**What you will do:** Each line of the material that includes the string "Cookies" counts once; report the total and nothing further.

-- Supplied material follows --

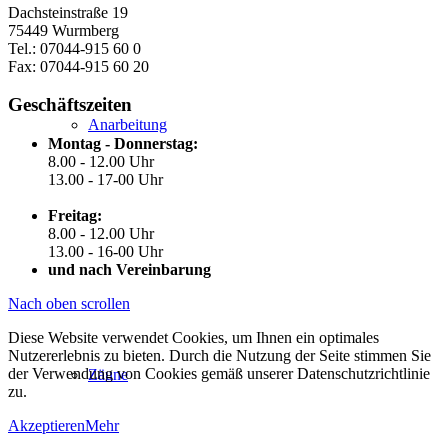
Dachsteinstraße 19
75449 Wurmberg
Tel.: 07044-915 60 0
Fax: 07044-915 60 20
Geschäftszeiten
Anarbeitung
Montag - Donnerstag:
8.00 - 12.00 Uhr
13.00 - 17-00 Uhr
Freitag:
8.00 - 12.00 Uhr
13.00 - 16-00 Uhr
und nach Vereinbarung
Nach oben scrollen
Diese Website verwendet Cookies, um Ihnen ein optimales
Nutzererlebnis zu bieten. Durch die Nutzung der Seite stimmen Sie
der Verwendung von Cookies gemäß unserer Datenschutzrichtlinie
Zäune
zu.
Akzeptieren
Mehr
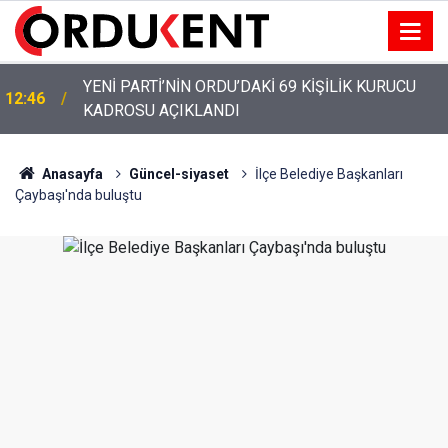
YENİ PARTİ’NİN ORDU’DAKİ 69 KİŞİLİK KURUCU
12:46
KADROSU AÇIKLANDI
Anasayfa
Güncel-siyaset
İlçe Belediye Başkanları
Çaybaşı'nda buluştu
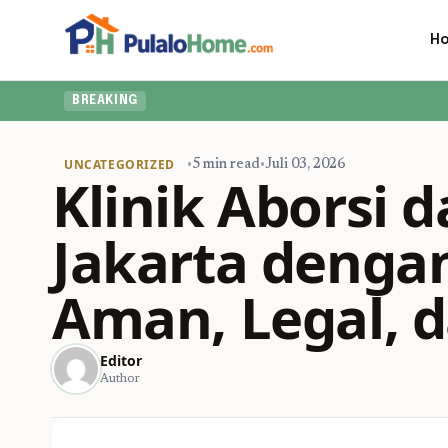
H
BREAKING
UNCATEGORIZED
•
5 min read
•
Juli 03, 2026
Klinik Aborsi d
Jakarta denga
Aman, Legal, d
Editor
Author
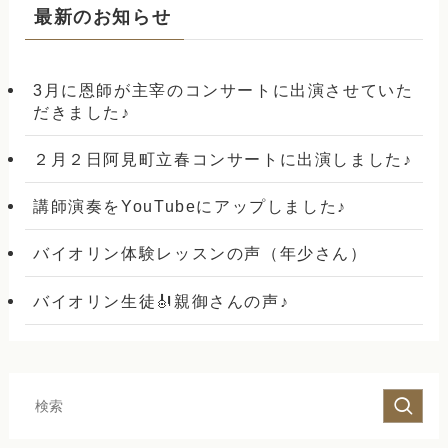
最新のお知らせ
3月に恩師が主宰のコンサートに出演させていた
だきました♪
２月２日阿見町立春コンサートに出演しました♪
講師演奏をYouTubeにアップしました♪
バイオリン体験レッスンの声（年少さん）
バイオリン生徒🎻親御さんの声♪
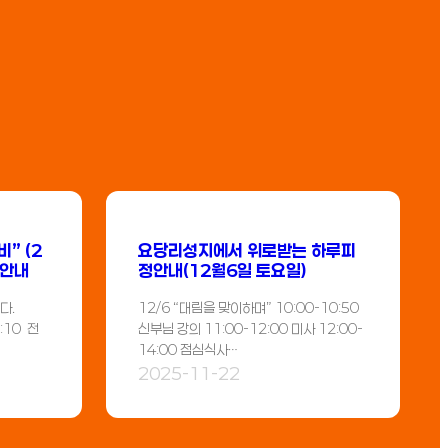
” (2
요당리성지에서 위로받는 하루피
 안내
정안내(12월6일 토요일)
다.
12/6 “대림을 맞이하며” 10:00-10:50
:10 전
신부님 강의 11:00-12:00 미사 12:00-
14:00 점심식사…
2025-11-22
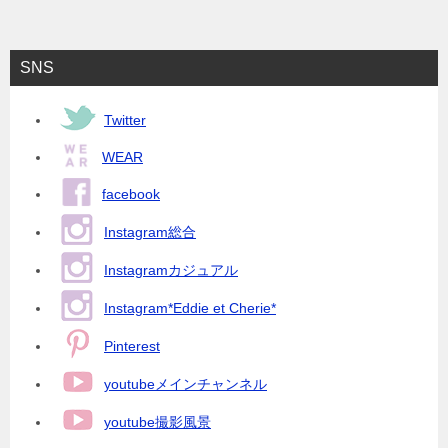
SNS
Twitter
WEAR
facebook
Instagram総合
Instagramカジュアル
Instagram*Eddie et Cherie*
Pinterest
youtubeメインチャンネル
youtube撮影風景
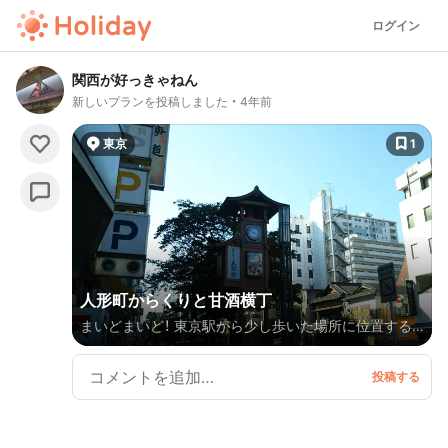
ログイン
関西が好っきゃねん
新しいプランを投稿しました
4年前
東京
1
人形町からくりと甘酒横丁
まいどまいど！ 東京駅から少し歩いた場所に位置する
人形町と甘酒横丁。 ちょっと美味しそうな名前にひか
れて訪れた場所は名所が集中しておました。 人形町商
店街に設置された、からくり櫓。 からくり櫓は「江戸落
語からくり櫓」と「町火消しからくり櫓」の２台が設置
され、時間になるとからくりが展開されるんやね。 あ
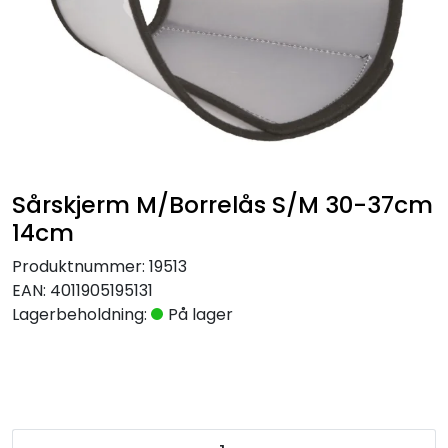
Sårskjerm M/Borrelås S/M 30-37cm
14cm
Produktnummer:
19513
EAN:
4011905195131
Lagerbeholdning:
På lager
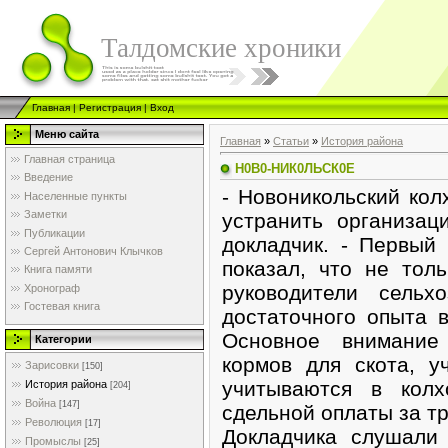
Талдомские хроники
Главная
|
Регистрация
|
Вход
Меню сайта
Главная
»
Статьи
»
История района
Главная страница
Н0В0-НИК0ЛЬСК0Е
Введение
- Новоникольский ко
Населенные пункты
Заметки
устранить организац
Публикации
докладчик. - Первый 
Сергей Антонович Клычков
показал, что не тол
Книга памяти
руководители сельх
Хронограф
Гостевая книга
достаточного опыта в
Основное внимание 
Категории
кормов для скота, у
Зарисовки
[150]
учитываются в колх
История района
[204]
Война
[147]
сдельной оплаты за тр
Революция
[17]
Докладчика слушали
Промыслы
[25]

-- Supplied material concluded --

**Answer:** 2